Most seafood contains some amount of mercury. High amounts of mercury can affect the central nervous system, particularly the baby’s brain growth, therefore it is recommended to avoid high mercury containing foods.
Don’t avoid fish and shellfish though! Eating seafood in pregnancy can be safe and healthy. The FDA recommends that women who are pregnant should consume fish for proper infant development. Fish is a good source EPA and DHA, two important omega-3 fatty acids. Omega-3s are good for the baby’s eye and brain development, also can decrease the baby’s chances of getting asthma and other allergic conditions. They can also lower your blood pressure and your risk of reduce heart disease. It is recommended for pregnant women to consume 200-300 mg of omega-3s a day. Seafood can also be high in protein and contain important vitamin and minerals such as B6, B12, iron, niacin, potassium, selenium, and thiamin.

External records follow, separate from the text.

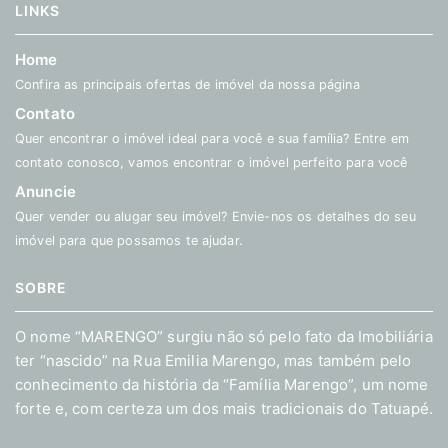
LINKS
Home
Confira as principais ofertas de imóvel da nossa página
Contato
Quer encontrar o imóvel ideal para você e sua família? Entre em
contato conosco, vamos encontrar o imóvel perfeito para você
Anuncie
Quer vender ou alugar seu imóvel? Envie-nos os detalhes do seu
imóvel para que possamos te ajudar.
SOBRE
O nome “MARENGO” surgiu não só pelo fato da Imobiliária
ter “nascido” na Rua Emilia Marengo, mas também pelo
conhecimento da história da “Família Marengo”, um nome
forte e, com certeza um dos mais tradicionais do Tatuapé.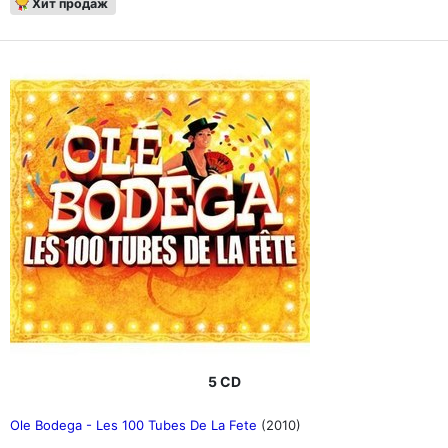
Хит продаж
5 CD
Ole Bodega - Les 100 Tubes De La Fete
(2010)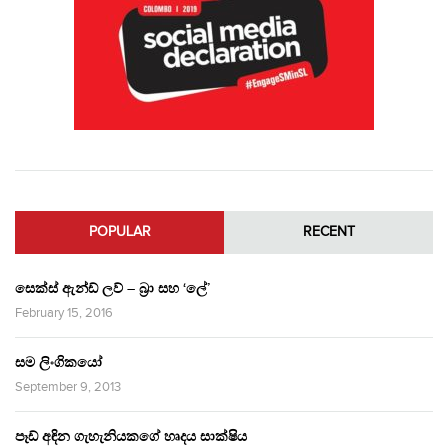
POPULAR
RECENT
සෙක්ස් ඇන්ඩ් ලව් – බ්‍රා සහ ‘ලේ’
February 15, 2016
සම ලිංගිකයෝ
September 9, 2013
පෑඩ් අඳින ගැහැනියකගේ හෘදය සාක්ෂිය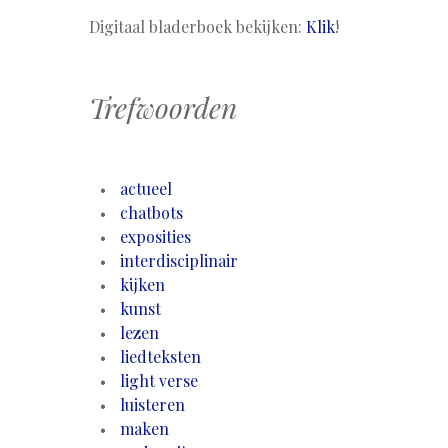
Digitaal bladerboek bekijken:
Klik
!
Trefwoorden
actueel
chatbots
exposities
interdisciplinair
kijken
kunst
lezen
liedteksten
light verse
luisteren
maken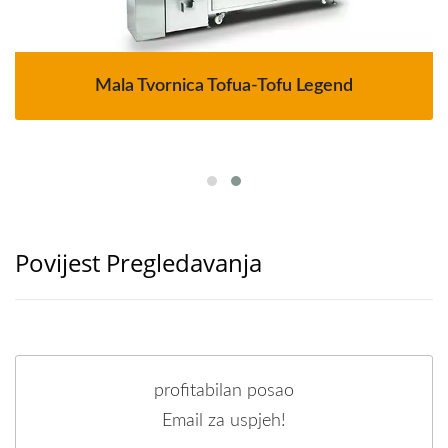
Mala Tvornica Tofua-Tofu Legend
Povijest Pregledavanja
profitabilan posao
Email za uspjeh!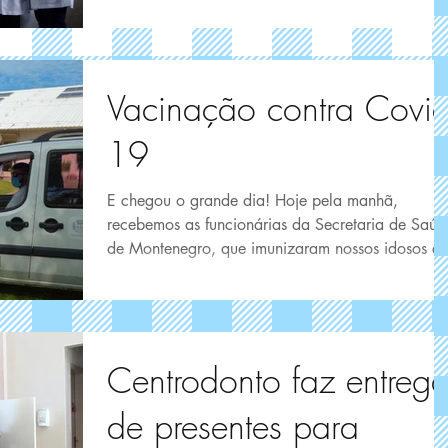
Vacinação contra Covid
19
E chegou o grande dia! Hoje pela manhã,
recebemos as funcionárias da Secretaria de Saúd
de Montenegro, que imunizaram nossos idosos e..
Centrodonto faz entreg
de presentes para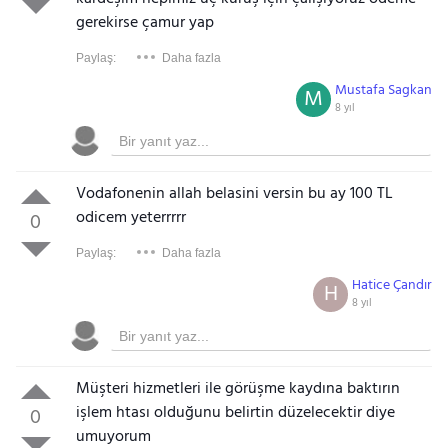
gerekirse çamur yap
Paylaş:
Daha fazla
Mustafa Sagkan
M
8 yıl
Vodafonenin allah belasini versin bu ay 100 TL
odicem yeterrrrr
0
Paylaş:
Daha fazla
Hatice Çandır
H
8 yıl
Müşteri hizmetleri ile görüşme kaydına baktırın
işlem htası olduğunu belirtin düzelecektir diye
0
umuyorum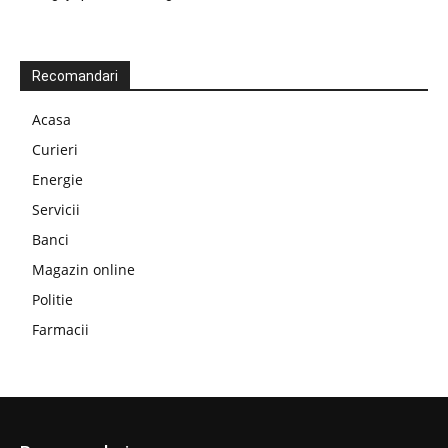
Recomandari
Acasa
Curieri
Energie
Servicii
Banci
Magazin online
Politie
Farmacii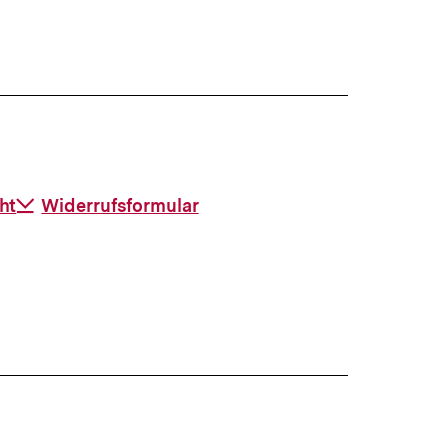
ht
Download-
Widerrufsformular
Link: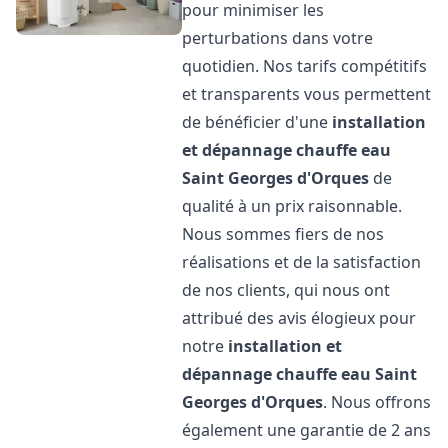
pour minimiser les
perturbations dans votre
quotidien. Nos tarifs compétitifs
et transparents vous permettent
de bénéficier d'une
installation
et dépannage chauffe eau
Saint Georges d'Orques
de
qualité à un prix raisonnable.
Nous sommes fiers de nos
réalisations et de la satisfaction
de nos clients, qui nous ont
attribué des avis élogieux pour
notre
installation et
dépannage chauffe eau
Saint
Georges d'Orques
. Nous offrons
également une garantie de 2 ans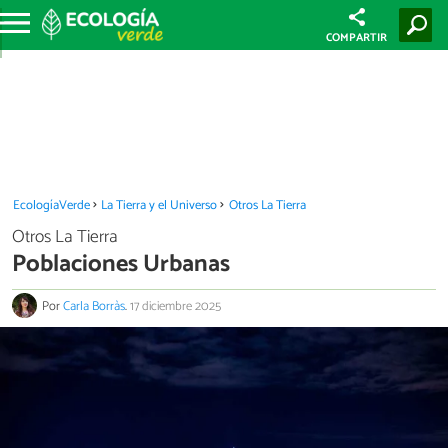
COMPARTIR
EcologíaVerde
La Tierra y el Universo
Otros La Tierra
Otros La Tierra
Poblaciones Urbanas
Por
Carla Borràs
.
17 diciembre 2025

It is important that pregnant women avoid all raw and undercooked seafood, eggs, and meat.
Eat 2-3 servings a week (8 to 12 ounces in total) of a variety of fish (see Figure 1 Best Choices);
- Eat only 1 serving a week (no more than 6 ounces) of some fish, such as albacore (white) tuna and fish with similar mercury concentrations to albacore (white) tuna (seeFigure 1 Good Choices);
- Avoid certain fish with the highest mercury concentrations (see Figure 1 Choices to Avoid); and
- Check for advisories for fish caught by family and friends and where no advisories exist, limit eating those fish to one serving a week and do not eat other fish that week.